You will read that you can get h20 from your hot h20 heater. DO NOT depend on this source for water. In most apartments the heaters are hard to get to. You will also need to shut off the incoming h20 before the event or during so it is not contaminated. The major downfall is that these heaters are not New! You may not be able to turn off the h20 all the way, resulting in a flood. The drain valve may not work at all or be clogged shut. It may also leak. Combined with a bad shut off your gonna have water issues for sure! So DO not rely on them as a 100% source.. Shut off the incoming h20. Then use the h20 in there as a last resort. It would also be wise to treat and filter it once you get to using it!

Make sure you have a means of filtration and treatment. I stock on hand for cleaning and for my h20 2 gallons of unscented bleach. I also have on hand several filters ranging from a basic survival straw to a hand pump backpacking filter. Once moved in do some searching to find the nearest natural water source. That canal or creek may save you one day!

this is 3 parts long...guess mods have to approve the length


----------



## BobNidaho (Oct 28, 2008)

cont'..

*Food*

For the apartment my advice is to stock what you eat, and then some. As I said above apartment living is not for long term, events. That doesn't mean you can not stock like it though. When you stock your food, buy items that you will eat. Make sure that they have a shelf life of 1-3 yrs. Most can goods have this. This way every 1-2 yrs you can rotate. This helps on your food bill and keeps you up on your food inventory. Your basic food stocks should last you at least 2 weeks before you have to dive into your stocks. If planned right you can combine the two on a rotation . Doing so keeps you stocked with fresh items year round. If you are serious about living this lifestyle you may opt to store food items the way you would for long term. This is fine to do also. This means that you've stocked once and let it ride! The main issue though when stocking food items this way is space. A six months supply of just rice alone will take up a lot of space and weight- something to remember if you are on the 2nd floor or higher.

With food comes the means to cook it. If your apartment has that gas range it is an easy no brainer to continue cooking as normal. I would suggest that you do purchase some sort of alternate means to cook.

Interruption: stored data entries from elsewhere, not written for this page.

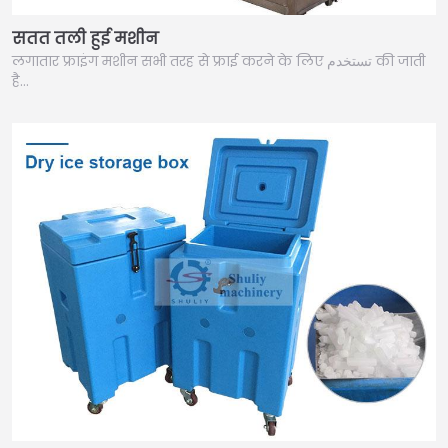
सतत तली हुई मशीन
लगातार फ्राइंग मशीन सभी तरह से फ्राई करने के लिए تستخدم की जाती
है…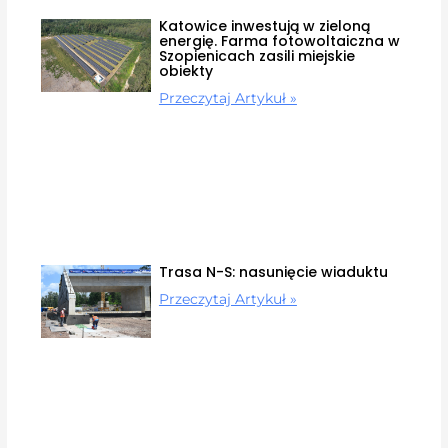
Katowice inwestują w zieloną
energię. Farma fotowoltaiczna w
Szopienicach zasili miejskie
obiekty
Przeczytaj Artykuł »
Trasa N-S: nasunięcie wiaduktu
Przeczytaj Artykuł »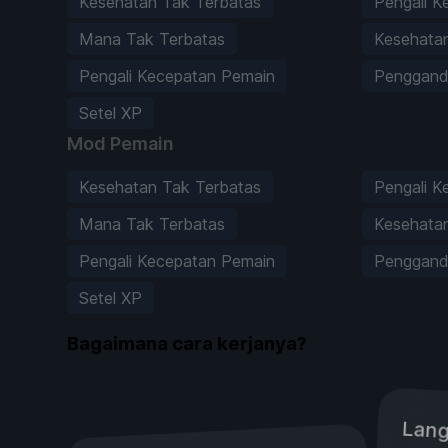
Kesehatan Tak Terbatas
Pengali K
Mana Tak Terbatas
Kesehatan
Pengali Kecepatan Pemain
Penggand
Setel XP
Mod Pemain
Kesehatan Tak Terbatas
Pengali K
Mana Tak Terbatas
Kesehatan
Pengali Kecepatan Pemain
Penggand
Setel XP
Bagaimana cara kerjanya?
Lang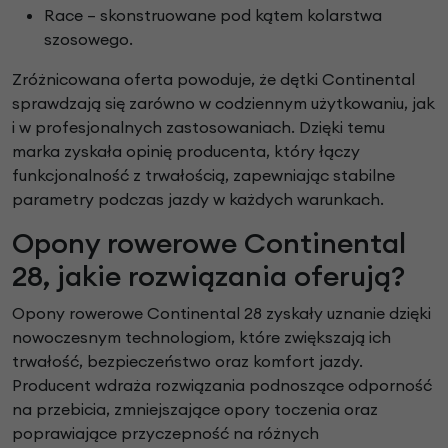
Race – skonstruowane pod kątem kolarstwa
szosowego.
Zróżnicowana oferta powoduje, że dętki Continental
sprawdzają się zarówno w codziennym użytkowaniu, jak
i w profesjonalnych zastosowaniach. Dzięki temu
marka zyskała opinię producenta, który łączy
funkcjonalność z trwałością, zapewniając stabilne
parametry podczas jazdy w każdych warunkach.
Opony rowerowe Continental
28, jakie rozwiązania oferują?
Opony rowerowe Continental 28 zyskały uznanie dzięki
nowoczesnym technologiom, które zwiększają ich
trwałość, bezpieczeństwo oraz komfort jazdy.
Producent wdraża rozwiązania podnoszące odporność
na przebicia, zmniejszające opory toczenia oraz
poprawiające przyczepność na różnych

Be it a small camping propane stove or a dual fuel Coleman stove. This way, if gas lines are damaged you may still be able to cook your food and boil water. A few basic cooking items to have , which can be part of your normal kitchenware are these. Cast iron skillets and pots are rugged indoor and outdoor items. Money is well spent here as once you get a dedicated BOL or move you have a complete ready to go set. A stainless steel pot, these can be used to boil rice, steam veggies, boil large amounts of water. If your near the ocean or rivers you know a little crab/mud bug boil would hit the spot! A basic set of knives and utensils is a must. Buy decent quality stuff. If your budget is tight, hit up your local thrift stores, Ive found PLENTY of event gadgets and tools on the cheap there. Ranging from dehydrators, to grinders to knives!

*Odds and Ends*

Now that you have your basic water and food stored now what? I'm going to go over a few items and ideas that may help out a new comer or an apartment dweller. During an event you are going to want to be as informed about your AO as you can. This is just not listening to the radio or patrolling at night with those Gen 1's you got from SG. As soon as an event happens make sure you make contact with your property manager. While some events wont warrant this, most that we will encounter will. You will want to notify them that you are alive, the amount of damage to your unit and what plans you have.

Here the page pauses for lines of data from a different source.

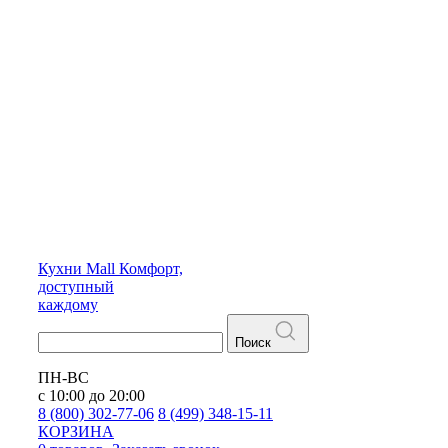
Кухни
Mall
Комфорт,
доступный
каждому
Поиск
ПН-ВС
с 10:00 до 20:00
8 (800) 302-77-06
8 (499) 348-15-11
КОРЗИНА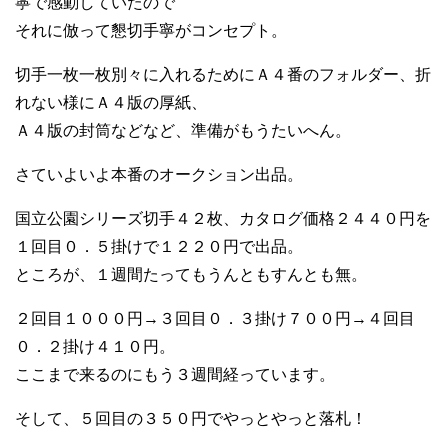
寧で感動していたので
それに倣って懇切手寧がコンセプト。
切手一枚一枚別々に入れるためにＡ４番のフォルダー、折
れない様にＡ４版の厚紙、
Ａ４版の封筒などなど、準備がもうたいへん。
さていよいよ本番のオークション出品。
国立公園シリーズ切手４２枚、カタログ価格２４４０円を
１回目０．５掛けで１２２０円で出品。
ところが、１週間たってもうんともすんとも無。
２回目１０００円→３回目０．３掛け７００円→４回目
０．２掛け４１０円。
ここまで来るのにもう３週間経っています。
そして、５回目の３５０円でやっとやっと落札！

This way your covered, and so are they. This is where as a renter you want to know your states land lord tenant laws and the exact wording of your lease. One way to ensure that your covered can be to purchase renter insurance . While not perfect it may help recoup any cost from having to replace damaged items.

Know your neighbors. Even if you do not like them at least meet them. While you may form bonds during an event, I would suggest that you meet them before. Neighbors at a apartment complex are a good source of Intel on what is going on. It may be simple gossip but it may give heads up on what the management is doing. Like I mentioned earlier techs and leasing agents will let folks know at times what is going to happen before the higher ups do. Get to know the techs at your complex. During an event they may be able to help you out. Not just with repairs but with info, parts, and favors and tools. While all these means are not perfect they can give you that little extra time to get a hold of the situation.

*A Plan*

You must have a plan. No matter the event if you plan to prep you must have some sort of a plan. Living in an apartment makes this even more of a vital link to your survival.

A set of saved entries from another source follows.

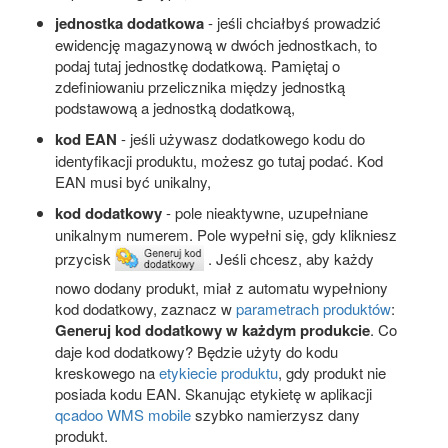
jednostka dodatkowa
- jeśli chciałbyś prowadzić
ewidencję magazynową w dwóch jednostkach, to
podaj tutaj jednostkę dodatkową. Pamiętaj o
zdefiniowaniu przelicznika między jednostką
podstawową a jednostką dodatkową,
kod EAN
- jeśli używasz dodatkowego kodu do
identyfikacji produktu, możesz go tutaj podać. Kod
EAN musi być unikalny,
kod dodatkowy
- pole nieaktywne, uzupełniane
unikalnym numerem. Pole wypełni się, gdy klikniesz
przycisk
. Jeśli chcesz, aby każdy
nowo dodany produkt, miał z automatu wypełniony
kod dodatkowy, zaznacz w
parametrach produktów
:
Generuj kod dodatkowy w każdym produkcie
. Co
daje kod dodatkowy? Będzie użyty do kodu
kreskowego na
etykiecie produktu
, gdy produkt nie
posiada kodu EAN. Skanując etykietę w aplikacji
qcadoo WMS mobile
szybko namierzysz dany
produkt.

Apartment dwelling and long term survival is like oil and water. It will not happen with out a whole lot of shaking! While you make the best of your apartment life, work on a better plan. This may include networking, with other like minded folks. Joining a group or moving to a better suited location that fits your needs. No plan is perfect, but make one that fits your needs, not mine or anyone else's. Even the simple task of choosing your apartment should be part of your plan. Remember up above, when I said bottoms floors. You have two roofs to go through to get to you. Be it rain, wind, floods, and Radiation! Remember location, are you out of a flood zone, farther inland away from surge areas, closer proximity to main highways and roads that may help you escape the urban areas come an event!
Get a BOB. yes as an apartment dweller your gonna need one.

*Stuff*

Below is a list of stuff that I feel a renter should have on hand. These can also be used in your home or BOL.

Basic tool set - sockets, wrench's, screw drivers, razor knife etc
Hammer- 20 oz + do not get a 16oz
Duct tape
Plastic sheeting
Drywall screws
Nails- finish and framing
5 gallon bucket
hand saw
hack saw
cordless drill with 2 batteries
extension cord
sewing kit
FAK- first aid kit
Rope-50ft
toilet plunger or auger

This is a very basic list. But can fix most of anything you may need to during an event. This is also where networking with the techs comes in handy. You may need an extra roll of tape. Trust me when I say that during an event like a hurricane. If a tech can hand you the tape, plastic and such and you perform the work while he goes to more important repairs he will be a happy camper! You then make out with some extra stuff to repair your place.

*Where does that go*

Where do you put all this stuff? Well sometimes you will not be renting a 2800sq foot wonder unit, so what do you do? There are many ways for you to store stuff in your unit.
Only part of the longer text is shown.